[EXERCISE OBJECTIVE] Output each entry verbatim.

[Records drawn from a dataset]
Content starts
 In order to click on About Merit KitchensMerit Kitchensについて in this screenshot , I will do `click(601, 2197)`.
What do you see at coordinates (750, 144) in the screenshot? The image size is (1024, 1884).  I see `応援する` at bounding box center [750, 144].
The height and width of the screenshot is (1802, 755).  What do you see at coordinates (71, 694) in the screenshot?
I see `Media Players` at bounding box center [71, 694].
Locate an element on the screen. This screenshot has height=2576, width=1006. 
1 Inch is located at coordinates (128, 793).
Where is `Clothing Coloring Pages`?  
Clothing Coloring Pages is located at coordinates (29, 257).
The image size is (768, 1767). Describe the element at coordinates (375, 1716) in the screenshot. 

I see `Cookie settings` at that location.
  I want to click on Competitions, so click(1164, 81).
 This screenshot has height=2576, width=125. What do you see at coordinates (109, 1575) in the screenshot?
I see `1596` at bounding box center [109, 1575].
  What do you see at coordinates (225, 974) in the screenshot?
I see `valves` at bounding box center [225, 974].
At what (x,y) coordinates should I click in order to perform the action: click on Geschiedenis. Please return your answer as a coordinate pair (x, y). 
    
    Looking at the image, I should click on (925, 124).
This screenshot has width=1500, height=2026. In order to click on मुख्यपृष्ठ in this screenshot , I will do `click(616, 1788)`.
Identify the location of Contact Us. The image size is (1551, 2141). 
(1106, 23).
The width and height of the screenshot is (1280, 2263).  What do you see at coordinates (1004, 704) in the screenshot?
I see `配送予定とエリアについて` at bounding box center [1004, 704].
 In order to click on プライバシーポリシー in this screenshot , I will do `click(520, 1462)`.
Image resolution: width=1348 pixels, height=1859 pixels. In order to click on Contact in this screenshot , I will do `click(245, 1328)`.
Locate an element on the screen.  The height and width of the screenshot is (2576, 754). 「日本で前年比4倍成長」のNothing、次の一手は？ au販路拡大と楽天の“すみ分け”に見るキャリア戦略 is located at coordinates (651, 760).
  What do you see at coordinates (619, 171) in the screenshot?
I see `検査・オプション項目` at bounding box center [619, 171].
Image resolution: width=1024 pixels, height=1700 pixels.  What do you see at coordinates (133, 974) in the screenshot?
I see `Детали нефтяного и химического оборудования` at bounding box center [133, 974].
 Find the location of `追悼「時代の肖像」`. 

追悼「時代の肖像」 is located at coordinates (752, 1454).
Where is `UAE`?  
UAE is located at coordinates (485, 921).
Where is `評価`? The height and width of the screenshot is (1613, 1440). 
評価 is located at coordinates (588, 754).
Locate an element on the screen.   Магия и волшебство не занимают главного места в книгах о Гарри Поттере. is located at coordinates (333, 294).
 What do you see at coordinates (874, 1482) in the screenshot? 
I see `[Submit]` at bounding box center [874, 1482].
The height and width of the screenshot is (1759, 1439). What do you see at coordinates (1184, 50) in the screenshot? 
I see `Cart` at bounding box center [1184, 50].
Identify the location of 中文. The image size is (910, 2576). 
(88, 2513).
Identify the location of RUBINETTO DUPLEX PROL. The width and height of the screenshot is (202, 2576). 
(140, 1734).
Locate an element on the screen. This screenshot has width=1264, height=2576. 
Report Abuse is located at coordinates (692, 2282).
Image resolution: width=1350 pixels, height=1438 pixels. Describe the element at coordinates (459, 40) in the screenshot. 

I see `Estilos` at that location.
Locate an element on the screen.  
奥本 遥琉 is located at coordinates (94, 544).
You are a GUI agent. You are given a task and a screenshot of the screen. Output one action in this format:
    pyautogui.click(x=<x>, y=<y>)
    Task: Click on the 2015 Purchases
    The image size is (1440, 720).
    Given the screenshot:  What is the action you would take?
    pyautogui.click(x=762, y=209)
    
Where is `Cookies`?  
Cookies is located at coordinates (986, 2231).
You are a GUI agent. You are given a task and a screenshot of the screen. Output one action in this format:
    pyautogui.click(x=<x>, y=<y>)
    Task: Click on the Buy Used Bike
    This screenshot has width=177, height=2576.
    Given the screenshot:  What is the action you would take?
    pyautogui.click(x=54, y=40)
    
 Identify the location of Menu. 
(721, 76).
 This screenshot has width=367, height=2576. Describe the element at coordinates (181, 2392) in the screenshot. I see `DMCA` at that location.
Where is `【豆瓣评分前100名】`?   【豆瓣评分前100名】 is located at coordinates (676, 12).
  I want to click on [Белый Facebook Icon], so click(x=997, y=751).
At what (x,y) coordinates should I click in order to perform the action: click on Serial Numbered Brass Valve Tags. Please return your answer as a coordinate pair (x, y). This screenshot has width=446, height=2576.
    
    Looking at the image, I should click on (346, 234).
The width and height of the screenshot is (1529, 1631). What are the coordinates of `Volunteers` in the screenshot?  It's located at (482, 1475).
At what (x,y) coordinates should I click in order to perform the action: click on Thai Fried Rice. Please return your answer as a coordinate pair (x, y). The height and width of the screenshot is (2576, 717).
Content ends
[ANSWER]
 In order to click on About Merit KitchensMerit Kitchensについて in this screenshot , I will do `click(601, 2197)`.
What do you see at coordinates (750, 144) in the screenshot? The image size is (1024, 1884).  I see `応援する` at bounding box center [750, 144].
The height and width of the screenshot is (1802, 755).  What do you see at coordinates (71, 694) in the screenshot?
I see `Media Players` at bounding box center [71, 694].
Locate an element on the screen. This screenshot has height=2576, width=1006. 
1 Inch is located at coordinates (128, 793).
Where is `Clothing Coloring Pages`?  
Clothing Coloring Pages is located at coordinates (29, 257).
The image size is (768, 1767). Describe the element at coordinates (375, 1716) in the screenshot. 

I see `Cookie settings` at that location.
  I want to click on Competitions, so click(1164, 81).
 This screenshot has height=2576, width=125. What do you see at coordinates (109, 1575) in the screenshot?
I see `1596` at bounding box center [109, 1575].
  What do you see at coordinates (225, 974) in the screenshot?
I see `valves` at bounding box center [225, 974].
At what (x,y) coordinates should I click in order to perform the action: click on Geschiedenis. Please return your answer as a coordinate pair (x, y). 
    
    Looking at the image, I should click on (925, 124).
This screenshot has width=1500, height=2026. In order to click on मुख्यपृष्ठ in this screenshot , I will do `click(616, 1788)`.
Identify the location of Contact Us. The image size is (1551, 2141). 
(1106, 23).
The width and height of the screenshot is (1280, 2263).  What do you see at coordinates (1004, 704) in the screenshot?
I see `配送予定とエリアについて` at bounding box center [1004, 704].
 In order to click on プライバシーポリシー in this screenshot , I will do `click(520, 1462)`.
Image resolution: width=1348 pixels, height=1859 pixels. In order to click on Contact in this screenshot , I will do `click(245, 1328)`.
Locate an element on the screen.  The height and width of the screenshot is (2576, 754). 「日本で前年比4倍成長」のNothing、次の一手は？ au販路拡大と楽天の“すみ分け”に見るキャリア戦略 is located at coordinates (651, 760).
  What do you see at coordinates (619, 171) in the screenshot?
I see `検査・オプション項目` at bounding box center [619, 171].
Image resolution: width=1024 pixels, height=1700 pixels.  What do you see at coordinates (133, 974) in the screenshot?
I see `Детали нефтяного и химического оборудования` at bounding box center [133, 974].
 Find the location of `追悼「時代の肖像」`. 

追悼「時代の肖像」 is located at coordinates (752, 1454).
Where is `UAE`?  
UAE is located at coordinates (485, 921).
Where is `評価`? The height and width of the screenshot is (1613, 1440). 
評価 is located at coordinates (588, 754).
Locate an element on the screen.   Магия и волшебство не занимают главного места в книгах о Гарри Поттере. is located at coordinates (333, 294).
 What do you see at coordinates (874, 1482) in the screenshot? 
I see `[Submit]` at bounding box center [874, 1482].
The height and width of the screenshot is (1759, 1439). What do you see at coordinates (1184, 50) in the screenshot? 
I see `Cart` at bounding box center [1184, 50].
Identify the location of 中文. The image size is (910, 2576). 
(88, 2513).
Identify the location of RUBINETTO DUPLEX PROL. The width and height of the screenshot is (202, 2576). 
(140, 1734).
Locate an element on the screen. This screenshot has width=1264, height=2576. 
Report Abuse is located at coordinates (692, 2282).
Image resolution: width=1350 pixels, height=1438 pixels. Describe the element at coordinates (459, 40) in the screenshot. 

I see `Estilos` at that location.
Locate an element on the screen.  
奥本 遥琉 is located at coordinates (94, 544).
You are a GUI agent. You are given a task and a screenshot of the screen. Output one action in this format:
    pyautogui.click(x=<x>, y=<y>)
    Task: Click on the 2015 Purchases
    The image size is (1440, 720).
    Given the screenshot:  What is the action you would take?
    pyautogui.click(x=762, y=209)
    
Where is `Cookies`?  
Cookies is located at coordinates (986, 2231).
You are a GUI agent. You are given a task and a screenshot of the screen. Output one action in this format:
    pyautogui.click(x=<x>, y=<y>)
    Task: Click on the Buy Used Bike
    This screenshot has width=177, height=2576.
    Given the screenshot:  What is the action you would take?
    pyautogui.click(x=54, y=40)
    
 Identify the location of Menu. 
(721, 76).
 This screenshot has width=367, height=2576. Describe the element at coordinates (181, 2392) in the screenshot. I see `DMCA` at that location.
Where is `【豆瓣评分前100名】`?   【豆瓣评分前100名】 is located at coordinates (676, 12).
  I want to click on [Белый Facebook Icon], so click(x=997, y=751).
At what (x,y) coordinates should I click in order to perform the action: click on Serial Numbered Brass Valve Tags. Please return your answer as a coordinate pair (x, y). This screenshot has width=446, height=2576.
    
    Looking at the image, I should click on (346, 234).
The width and height of the screenshot is (1529, 1631). What are the coordinates of `Volunteers` in the screenshot?  It's located at (482, 1475).
At what (x,y) coordinates should I click in order to perform the action: click on Thai Fried Rice. Please return your answer as a coordinate pair (x, y). The height and width of the screenshot is (2576, 717).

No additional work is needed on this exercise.